- WORK ITEM
Your answer must be an exact copy of the records below.

══════════════════════════════

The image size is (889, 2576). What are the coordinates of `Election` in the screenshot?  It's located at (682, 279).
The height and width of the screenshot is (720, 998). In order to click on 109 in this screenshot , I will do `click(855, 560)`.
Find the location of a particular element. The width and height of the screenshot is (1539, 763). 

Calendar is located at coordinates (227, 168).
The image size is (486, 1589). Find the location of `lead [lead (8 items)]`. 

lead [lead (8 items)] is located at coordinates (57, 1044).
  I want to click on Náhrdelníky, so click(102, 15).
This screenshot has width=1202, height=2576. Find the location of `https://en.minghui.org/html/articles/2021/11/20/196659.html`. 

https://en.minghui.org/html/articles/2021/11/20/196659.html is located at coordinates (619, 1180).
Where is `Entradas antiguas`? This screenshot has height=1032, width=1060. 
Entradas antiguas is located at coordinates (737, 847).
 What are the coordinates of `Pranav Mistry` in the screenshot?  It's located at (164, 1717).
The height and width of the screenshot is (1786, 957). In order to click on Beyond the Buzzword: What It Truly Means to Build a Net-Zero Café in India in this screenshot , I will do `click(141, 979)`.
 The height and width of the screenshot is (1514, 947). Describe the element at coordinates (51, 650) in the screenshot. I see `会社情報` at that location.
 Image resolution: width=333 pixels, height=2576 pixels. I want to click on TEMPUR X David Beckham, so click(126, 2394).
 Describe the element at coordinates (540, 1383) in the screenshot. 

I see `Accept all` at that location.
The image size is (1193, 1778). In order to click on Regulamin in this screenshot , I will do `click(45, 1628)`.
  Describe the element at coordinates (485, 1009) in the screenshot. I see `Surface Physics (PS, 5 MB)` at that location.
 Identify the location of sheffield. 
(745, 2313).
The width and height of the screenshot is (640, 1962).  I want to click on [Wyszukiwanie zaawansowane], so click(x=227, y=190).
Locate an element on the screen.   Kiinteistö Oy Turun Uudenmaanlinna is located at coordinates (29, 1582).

══════════════════════════════

- EXPECTED ANSWER
The image size is (889, 2576). What are the coordinates of `Election` in the screenshot?  It's located at (682, 279).
The height and width of the screenshot is (720, 998). In order to click on 109 in this screenshot , I will do `click(855, 560)`.
Find the location of a particular element. The width and height of the screenshot is (1539, 763). 

Calendar is located at coordinates (227, 168).
The image size is (486, 1589). Find the location of `lead [lead (8 items)]`. 

lead [lead (8 items)] is located at coordinates (57, 1044).
  I want to click on Náhrdelníky, so click(102, 15).
This screenshot has width=1202, height=2576. Find the location of `https://en.minghui.org/html/articles/2021/11/20/196659.html`. 

https://en.minghui.org/html/articles/2021/11/20/196659.html is located at coordinates (619, 1180).
Where is `Entradas antiguas`? This screenshot has height=1032, width=1060. 
Entradas antiguas is located at coordinates (737, 847).
 What are the coordinates of `Pranav Mistry` in the screenshot?  It's located at (164, 1717).
The height and width of the screenshot is (1786, 957). In order to click on Beyond the Buzzword: What It Truly Means to Build a Net-Zero Café in India in this screenshot , I will do `click(141, 979)`.
 The height and width of the screenshot is (1514, 947). Describe the element at coordinates (51, 650) in the screenshot. I see `会社情報` at that location.
 Image resolution: width=333 pixels, height=2576 pixels. I want to click on TEMPUR X David Beckham, so click(126, 2394).
 Describe the element at coordinates (540, 1383) in the screenshot. 

I see `Accept all` at that location.
The image size is (1193, 1778). In order to click on Regulamin in this screenshot , I will do `click(45, 1628)`.
  Describe the element at coordinates (485, 1009) in the screenshot. I see `Surface Physics (PS, 5 MB)` at that location.
 Identify the location of sheffield. 
(745, 2313).
The width and height of the screenshot is (640, 1962).  I want to click on [Wyszukiwanie zaawansowane], so click(x=227, y=190).
Locate an element on the screen.   Kiinteistö Oy Turun Uudenmaanlinna is located at coordinates (29, 1582).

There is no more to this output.